Looking at Trade-Offs
Democrats also note that Medicare has weathered larger cuts without cutting benefits. According to White House Office of Health Reform Director Nancy-Ann DeParle, the 1997 balanced-budget law led to a much bigger percentage drop in Medicare spending than is projected to occur under the current Senate bill. Because of cuts in the 1997 law, Medicare spending was 12 percent lower than it was otherwise projected to be in the following decade, according to the analysis by the left-leaning Center on Budget and Policy Priorities. The Senate bill is projected to result in Medicare spending 6 percent lower by 2019 than current projections.

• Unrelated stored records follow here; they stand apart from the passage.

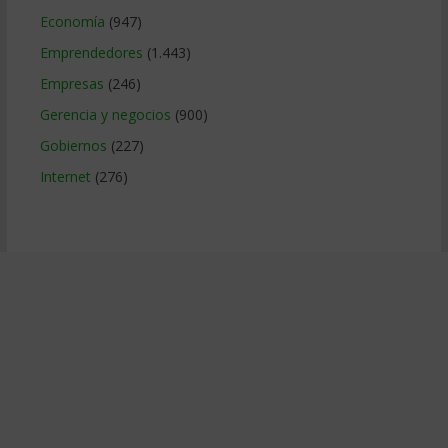
Economía
(947)
Emprendedores
(1.443)
Empresas
(246)
Gerencia y negocios
(900)
Gobiernos
(227)
Internet
(276)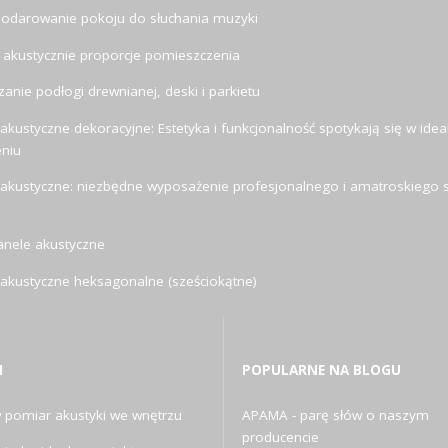
odarowanie pokoju do słuchania muzyki
 akustycznie proporcje pomieszczenia
anie podłogi drewnianej, deski i parkietu
akustyczne dekoracyjne: Estetyka i funkcjonalność spotykają się w ide
eniu
 akustyczne: niezbędne wyposażenie profesjonalnego i amatroskiego s
anele akustyczne
 akustyczne heksagonalne (sześciokątne)
I
POPULARNE NA BLOGU
pomiar akustyki we wnętrzu
APAMA - parę słów o naszym
producencie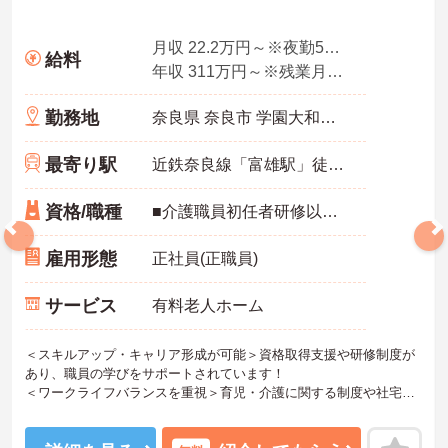
月収 22.2万円～※夜勤5回想定
給料
年収 311万円～※残業月10時間、夜勤平均5回、各種手当・賞与を含んだ例です
勤務地
奈良県 奈良市 学園大和町5-748-1
最寄り駅
近鉄奈良線「富雄駅」徒歩12分
資格/職種
■介護職員初任者研修以上 ※無資格の方も応募可（資格支援制度あり）
雇用形態
正社員(正職員)
サービス
有料老人ホーム
＜スキルアップ・キャリア形成が可能＞資格取得支援や研修制度が
あり、職員の学びをサポートされています！
＜ワークライフバランスを重視＞育児・介護に関する制度や社宅制
度、各種手当など、長く安心して働きやすい環境が整っています。
＜寄り添ったケアの実施＞利用者さまに深く寄り添ったサービスの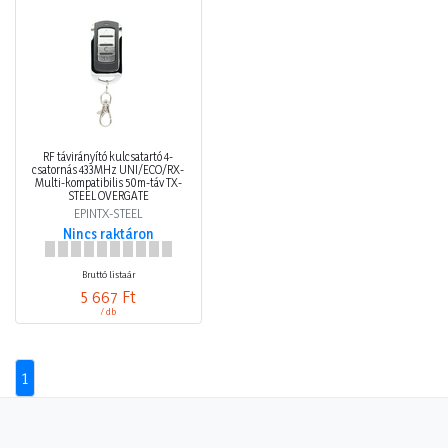
RF távirányító kulcsatartó 4-
csatornás 433MHz UNI/ECO/RX-
Multi-kompatibilis 50m-táv TX-
STEEL OVERGATE
EPINTX-STEEL
Nincs raktáron
Bruttó listaár
5 667 Ft
/ db
1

Groups that traditionally defend Medicare are also defending the Senate bill. It "properly focuses on provider reimbursement reforms," the seniors lobby AARP said in a letter to Senate Majority Leader Harry Reid, D-Nev. "Most importantly, the legislation does not reduce any guaranteed Medicare benefits."

William Vaughan, senior policy analyst for Consumers Union, says the bill would help Medicare by improving the health of Americans before they become eligible for the program. It also would goad hospitals into avoiding sloppy care by cutting payments in cases involving avoidable infection or preventable readmissions, he said.

The New York City-based Medicare Rights Center adds that the bill would improve care by fully covering annual physicals, colonoscopies, mammograms, and bone density measurements.

As for Medicare Advantage, cuts to the program would not threaten core benefits. The Senate bill would cut payments by $120 billion—a big slice, but less than in the House bill. And it's not enough to slash enrollment, according to the Congressional Budget Office. CBO says today's enrollment of 10.6 million would grow slightly to 11.3 million in 2019.

As for the politics, Blendon says polling isn't available yet on the impact of the floor debate on seniors' opinions. But Republicans are watching, and the longer the bill lingers, the more doubts they can raise. "I am quite convinced seniors can be made nervous," he says. "If this drags out longer, the Republican strategy may have an effect on some Democratic members in the Senate who will want to modify some of those cuts before they raise their hands."